-- Problem statement --
Below are records; count the lines in them that hold "marchés" and give only the count.

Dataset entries
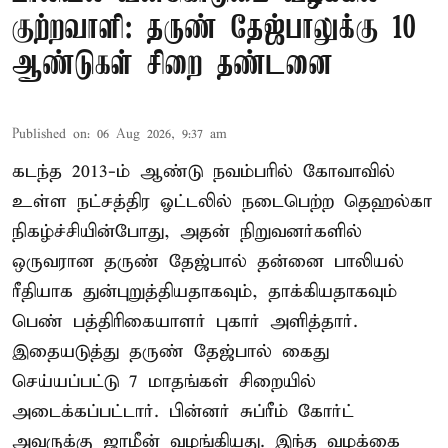
குற்றவாளி: தருண் தேஜ்பாலுக்கு 10
ஆண்டுகள் சிறை தண்டனை
Published on
:
06 Aug 2026, 9:37 am
கடந்த 2013-ம் ஆண்டு நவம்பரில் கோவாவில்
உள்ள நட்சத்திர ஓட்டலில் நடைபெற்ற தெஹல்கா
நிகழ்ச்சியின்போது, அதன் நிறுவனர்களில்
ஒருவரான தருண் தேஜ்பால் தன்னை பாலியல்
ரீதியாக துன்புறுத்தியதாகவும், தாக்கியதாகவும்
பெண் பத்திரிகையாளர் புகார் அளித்தார்.
இதையடுத்து தருண் தேஜ்பால் கைது
செய்யப்பட்டு 7 மாதங்கள் சிறையில்
அடைக்கப்பட்டார். பின்னர் சுப்ரீம் கோர்ட்
அவருக்கு ஜாமீன் வழங்கியது. இந்த வழக்கை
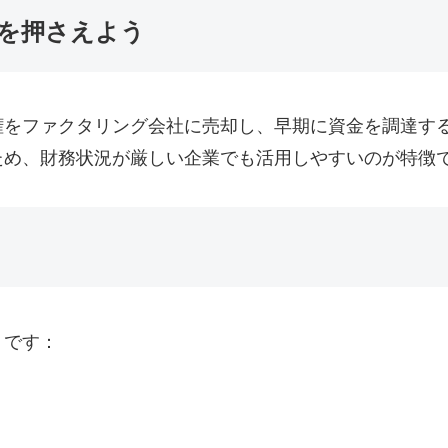
を押さえよう
権をファクタリング会社に売却し、早期に資金を調達す
ため、財務状況が厳しい企業でも活用しやすいのが特徴
りです：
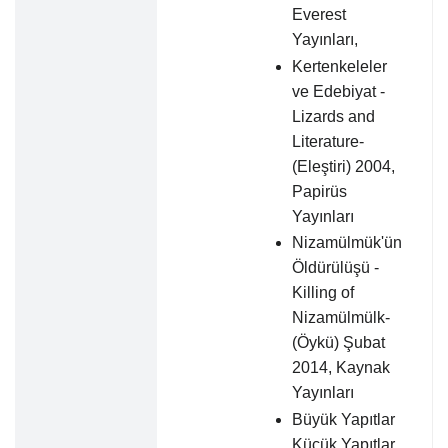
Everest
Yayınları,
Kertenkeleler
ve Edebiyat -
Lizards and
Literature-
(Eleştiri) 2004,
Papirüs
Yayınları
Nizamülmük'ün
Öldürülüşü -
Killing of
Nizamülmülk-
(Öykü) Şubat
2014, Kaynak
Yayınları
Büyük Yapıtlar
Küçük Yapıtlar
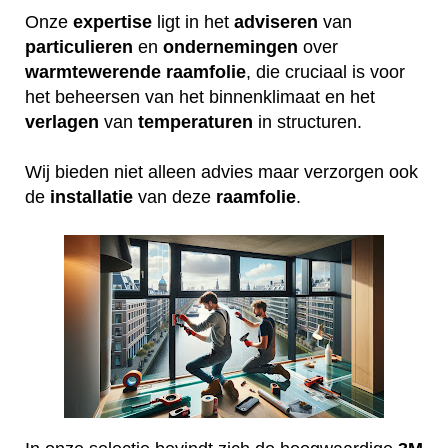
Onze
expertise
ligt in het
adviseren
van
particulieren
en
ondernemingen
over
warmtewerende
raamfolie
, die cruciaal is voor
het beheersen van het binnenklimaat en het
verlagen
van
temperaturen
in structuren.
Wij bieden niet alleen advies maar verzorgen ook
de
installatie
van deze
raamfolie
.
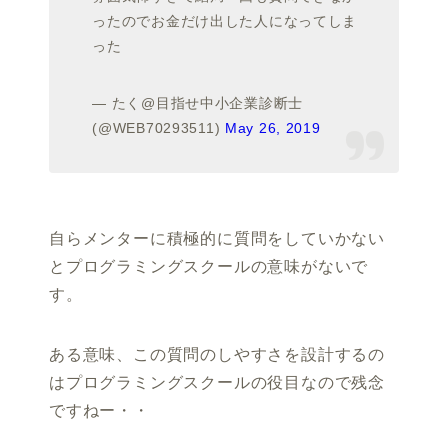
ったのでお金だけ出した人になってしま
った
— たく@目指せ中小企業診断士
(@WEB70293511)
May 26, 2019
自らメンターに積極的に質問をしていかない
とプログラミングスクールの意味がないで
す。
ある意味、この質問のしやすさを設計するの
はプログラミングスクールの役目なので残念
ですねー・・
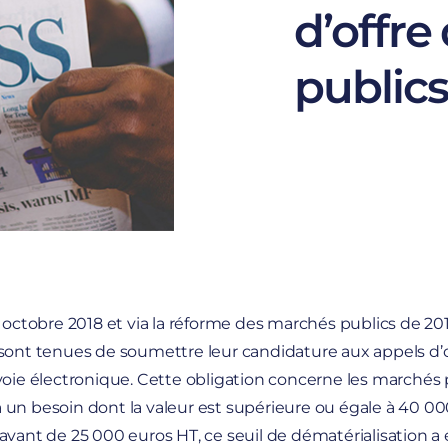
d’offr
publics
octobre 2018 et via la réforme des marchés publics de 201
sont tenues de soumettre leur candidature aux appels d’o
voie électronique. Cette obligation concerne les marchés 
un besoin dont la valeur est supérieure ou égale à 40 00
avant de 25 000 euros HT, ce seuil de dématérialisation a 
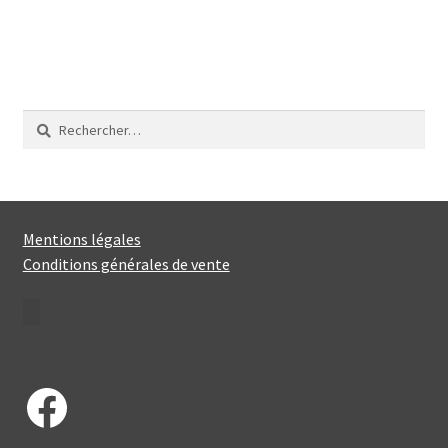
49,00€.
35,00€.
Rechercher :
Mentions légales
Conditions générales de vente
Facebook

-- Exercise answer --
2